Problem description: From the material below, copy exactly the lines beginning with the one that contains "экономайзера снижает потребление топлива и" and ending with the one that contains "22:20 СМЕРШ (Ловушка для самурая)"; the pictures stay out.
** Dataset records follows **
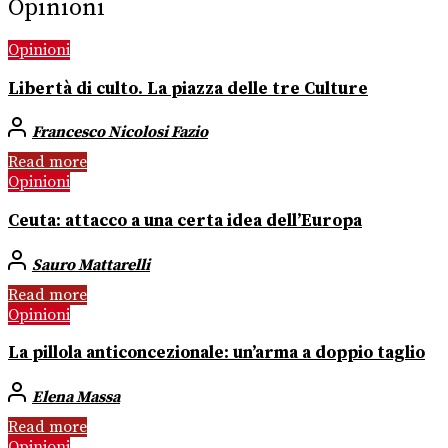
Opinioni
Opinioni
Libertà di culto. La piazza delle tre Culture
Francesco Nicolosi Fazio
Read more
Opinioni
Ceuta: attacco a una certa idea dell’Europa
Sauro Mattarelli
Read more
Opinioni
La pillola anticoncezionale: un’arma a doppio taglio
Elena Massa
Read more
Opinioni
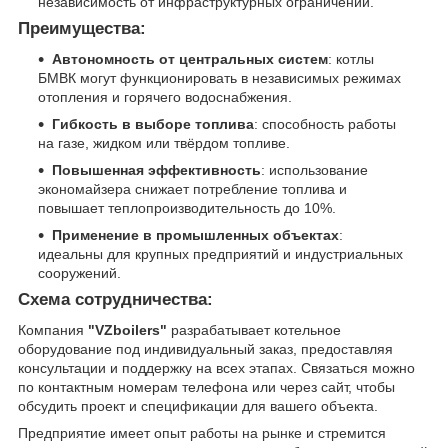
независимость от инфраструктурных ограничений.
Преимущества:
Автономность от центральных систем
: котлы
БМВК могут функционировать в независимых режимах
отопления и горячего водоснабжения.
Гибкость в выборе топлива
: способность работы
на газе, жидком или твёрдом топливе.
Повышенная эффективность
: использование
экономайзера снижает потребление топлива и
повышает теплопроизводительность до 10%.
Применение в промышленных объектах
:
идеальны для крупных предприятий и индустриальных
сооружений.
Схема сотрудничества:
Компания
"VZboilers"
разрабатывает котельное
оборудование под индивидуальный заказ, предоставляя
консультации и поддержку на всех этапах. Связаться можно
по контактным номерам телефона или через сайт, чтобы
обсудить проект и спецификации для вашего объекта.
Предприятие имеет опыт работы на рынке и стремится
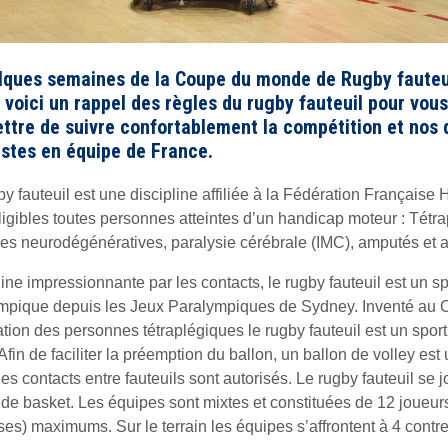
lques semaines de la Coupe du monde de Rugby fauteu
, voici un rappel des règles du rugby fauteuil pour vous
ttre de suivre confortablement la compétition et nos 
stes en équipe de France.
y fauteuil est une discipline affiliée à la Fédération Française 
ligibles toutes personnes atteintes d’un handicap moteur : Tétra
es neurodégénératives, paralysie cérébrale (IMC), amputés et a
line impressionnante par les contacts, le rugby fauteuil est un sp
mpique depuis les Jeux Paralympiques de Sydney. Inventé au
ation des personnes tétraplégiques le rugby fauteuil est un sport
Afin de faciliter la préemption du ballon, un ballon de volley est u
es contacts entre fauteuils sont autorisés. Le rugby fauteuil se 
n de basket. Les équipes sont mixtes et constituées de 12 joueur
ses) maximums. Sur le terrain les équipes s’affrontent à 4 contre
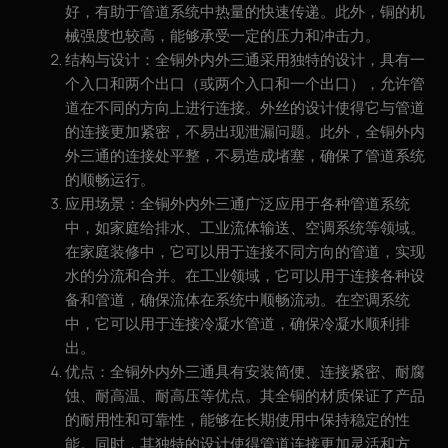
好，有助于管道系统中热量的快速传递。此外，铜的机
械强度也较高，能够承受一定的压力和冲击力。
结构与设计：全铜外内外三通采用独特的设计，具有一
个入口和两个出口（或两个入口和一个出口），允许管
道在不同的方向上进行连接。外丝的设计使得它与管道
的连接更加紧密，不易出现泄漏问题。此外，全铜外内
外三通的连接处平整，不易造成堵塞，确保了管道系统
的顺畅运行。
应用场景：全铜外内外三通广泛应用于各种管道系统
中，如家庭给排水、工业流体输送、空调系统等领域。
在家庭装修中，它可以用于连接不同方向的管道，实现
水的分流和合并。在工业领域，它可以用于连接各种设
备和管道，确保流体在系统中顺畅流动。在空调系统
中，它可以用于连接冷凝水管道，确保冷凝水顺利排
出。
优点：全铜外内外三通具有安装简便、连接紧密、耐腐
蚀、耐高温、耐高压等优点。其全铜的材质保证了产品
的耐用性和可靠性，能够在长期使用中保持稳定的性
能。同时，其独特的设计使得管道连接更加灵活和方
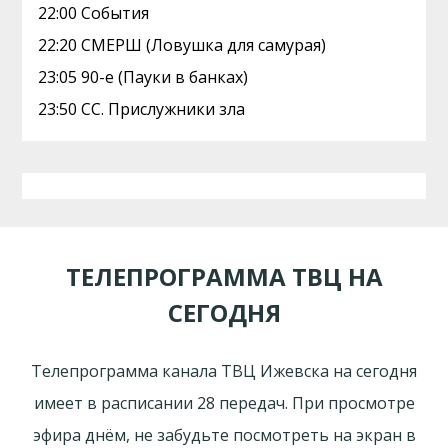
22:00 События
22:20 СМЕРШ (Ловушка для самурая)
23:05 90-е (Пауки в банках)
23:50 СС. Прислужники зла
ТЕЛЕПРОГРАММА ТВЦ НА
СЕГОДНЯ
Телепрограмма канала ТВЦ Ижевска на сегодня
имеет в расписании 28 передач. При просмотре
эфира днём, не забудьте посмотреть на экран в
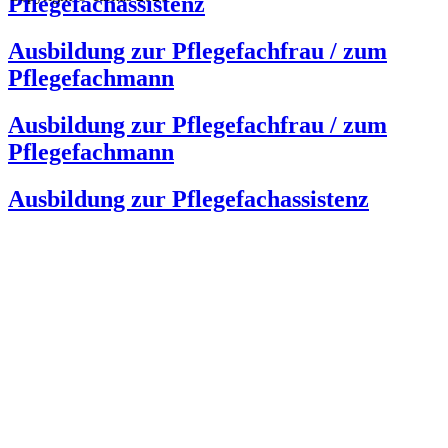
Pflegefachassistenz
Ausbildung zur Pflegefachfrau / zum
Pflegefachmann
Ausbildung zur Pflegefachfrau / zum
Pflegefachmann
Ausbildung zur Pflegefachassistenz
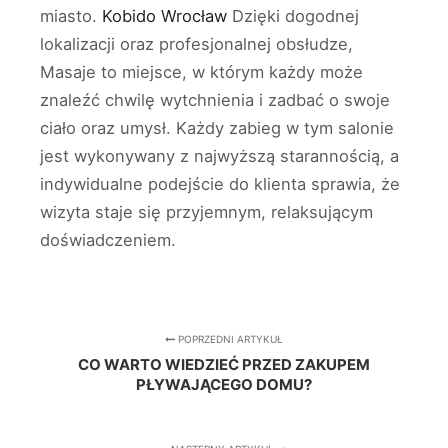
miasto.
Kobido Wrocław
Dzięki dogodnej
lokalizacji oraz profesjonalnej obsłudze,
Masaje to miejsce, w którym każdy może
znaleźć chwilę wytchnienia i zadbać o swoje
ciało oraz umysł. Każdy zabieg w tym salonie
jest wykonywany z najwyższą starannością, a
indywidualne podejście do klienta sprawia, że
wizyta staje się przyjemnym, relaksującym
doświadczeniem.
POPRZEDNI ARTYKUŁ
CO WARTO WIEDZIEĆ PRZED ZAKUPEM
PŁYWAJĄCEGO DOMU?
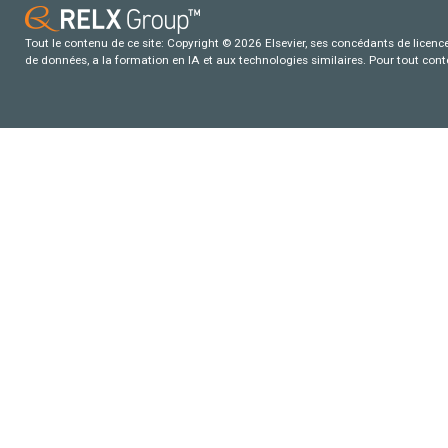
Tout le contenu de ce site: Copyright © 2026 Elsevier, ses concédants de licence e
de données, a la formation en IA et aux technologies similaires. Pour tout con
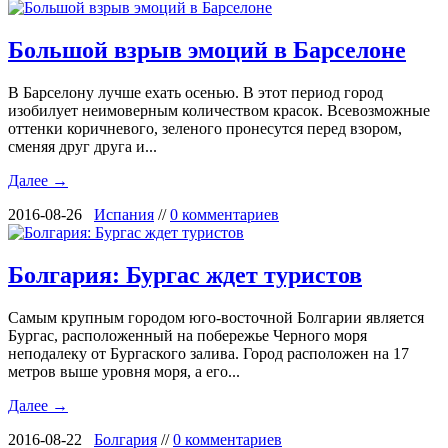
Большой взрыв эмоций в Барселоне
В Барселону лучше ехать осенью. В этот период город
изобилует неимоверным количеством красок. Всевозможные
оттенки коричневого, зеленого пронесутся перед взором,
сменяя друг друга и...
Далее →
2016-08-26
Испания
//
0 комментариев
Болгария: Бургас ждет туристов
Самым крупным городом юго-восточной Болгарии является
Бургас, расположенный на побережье Черного моря
неподалеку от Бургаского залива. Город расположен на 17
метров выше уровня моря, а его...
Далее →
2016-08-22
Болгария
//
0 комментариев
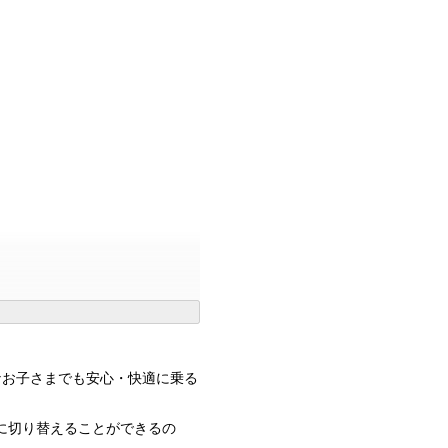
なお子さまでも安心・快適に乗る
に切り替えることができるの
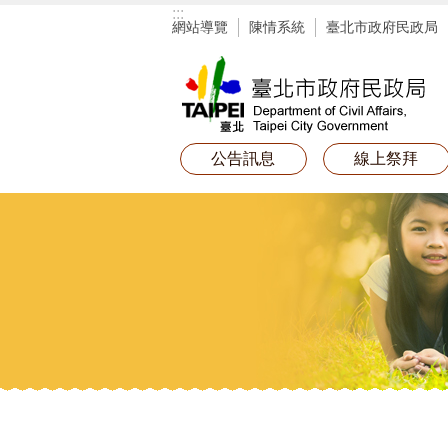
:::
跳到主要內容區塊
網站導覽
陳情系統
臺北市政府民政局
公告訊息
線上祭拜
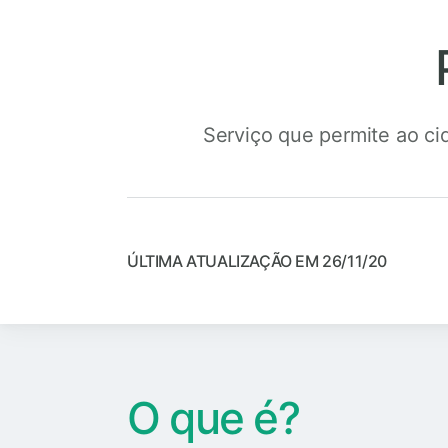
Serviço que permite ao ci
ÚLTIMA ATUALIZAÇÃO EM 26/11/20
O que é?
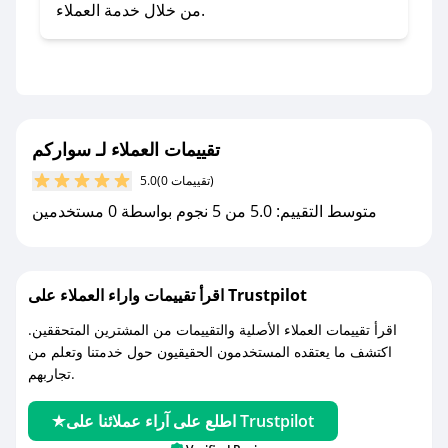
صحصح.
من خلال خدمة العملاء.
- تابع حسابنا الرسمي على تويتر وقم بتفعيل زر
التنبيهات.
- قم بتفعيل إشعارات تطبيق صحصح ليصلك كل
جديد.
تقييمات العملاء لـ سواركم
مع صحصح، تسوق بذكاء ووفّر على كل مشترياتك مع
(0 تقييمات)
5.0
كوبونات خصم حصرية من سواركم!
متوسط التقييم: 5.0 من 5 نجوم بواسطة 0 مستخدمين
اقرأ تقييمات واراء العملاء على Trustpilot
اقرأ تقييمات العملاء الأصلية والتقييمات من المشترين المتحققين.
اكتشف ما يعتقده المستخدمون الحقيقيون حول خدمتنا وتعلم من
تجاربهم.
اطلع على آراء عملائنا على Trustpilot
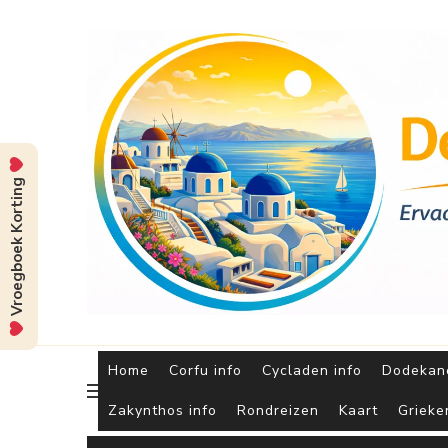
Vroegboek Korting
Home
Corfu info
Cycladen info
Dodekane
Zakynthos info
Rondreizen
Kaart
Grieke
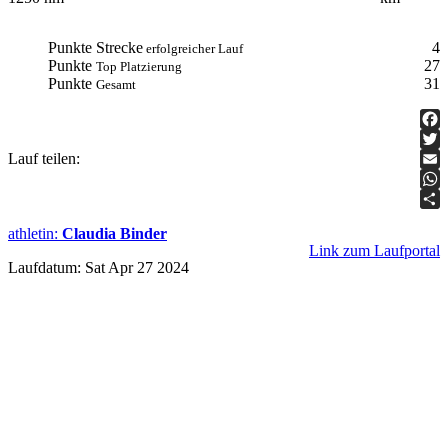
Punkte Strecke
4
erfolgreicher Lauf
Punkte
27
Top Platzierung
Punkte
31
Gesamt
Fac
Lauf teilen:
Twit
Ema
Wha
Teil
athletin
:
Claudia Binder
Link zum Laufportal
Laufdatum: Sat Apr 27 2024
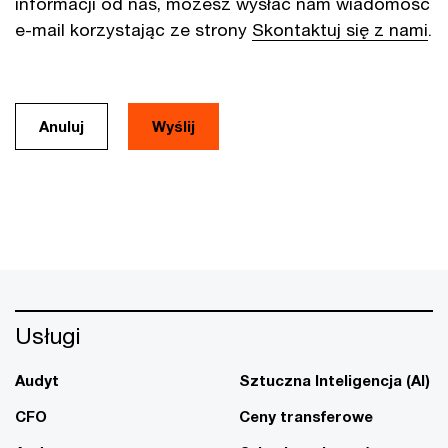
informacji od nas, możesz wysłać nam wiadomość
e-mail korzystając ze strony
Skontaktuj się z nami
.
Anuluj
Usługi
Audyt
Sztuczna Inteligencja (AI)
CFO
Ceny transferowe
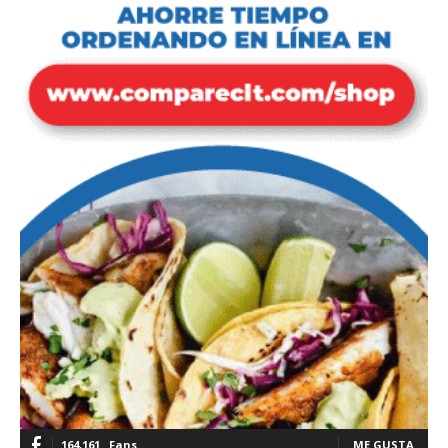
164,161
Fans
ME GUSTA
** End of Dataset records **
Problem solution:
экономайзера снижает потребление топлива и
повышает теплопроизводительность до 10%.
Применение в промышленных объектах
:
идеальны для крупных предприятий и индустриальных
сооружений.
Схема сотрудничества:
Компания
"VZboilers"
разрабатывает котельное
оборудование под индивидуальный заказ, предоставляя
консультации и поддержку на всех этапах. Связаться можно
по контактным номерам телефона или через сайт, чтобы
обсудить проект и спецификации для вашего объекта.
Предприятие имеет опыт работы на рынке и стремится
lques semaines de la Coupe du monde de Rugby fauteu
, voici un rappel des règles du rugby fauteuil pour vous
ttre de suivre confortablement la compétition et nos 
stes en équipe de France.
y fauteuil est une discipline affiliée à la Fédération Française 
ligibles toutes personnes atteintes d’un handicap moteur : Tétra
es neurodégénératives, paralysie cérébrale (IMC), amputés et a
line impressionnante par les contacts, le rugby fauteuil est un sp
mpique depuis les Jeux Paralympiques de Sydney. Inventé au
ation des personnes tétraplégiques le rugby fauteuil est un sport
Afin de faciliter la préemption du ballon, un ballon de volley est u
es contacts entre fauteuils sont autorisés. Le rugby fauteuil se 
n de basket. Les équipes sont mixtes et constituées de 12 joueur
ses) maximums. Sur le terrain les équipes s’affrontent à 4 contre
好，有助于管道系统中热量的快速传递。此外，铜的机
械强度也较高，能够承受一定的压力和冲击力。
结构与设计：全铜外内外三通采用独特的设计，具有一
个入口和两个出口（或两个入口和一个出口），允许管
道在不同的方向上进行连接。外丝的设计使得它与管道
的连接更加紧密，不易出现泄漏问题。此外，全铜外内
外三通的连接处平整，不易造成堵塞，确保了管道系统
的顺畅运行。
应用场景：全铜外内外三通广泛应用于各种管道系统
中，如家庭给排水、工业流体输送、空调系统等领域。
在家庭装修中，它可以用于连接不同方向的管道，实现
水的分流和合并。在工业领域，它可以用于连接各种设
备和管道，确保流体在系统中顺畅流动。在空调系统
中，它可以用于连接冷凝水管道，确保冷凝水顺利排
出。
优点：全铜外内外三通具有安装简便、连接紧密、耐腐
蚀、耐高温、耐高压等优点。其全铜的材质保证了产品
的耐用性和可靠性，能够在长期使用中保持稳定的性
能。同时，其独特的设计使得管道连接更加灵活和方
22:00 События
22:20 СМЕРШ (Ловушка для самурая)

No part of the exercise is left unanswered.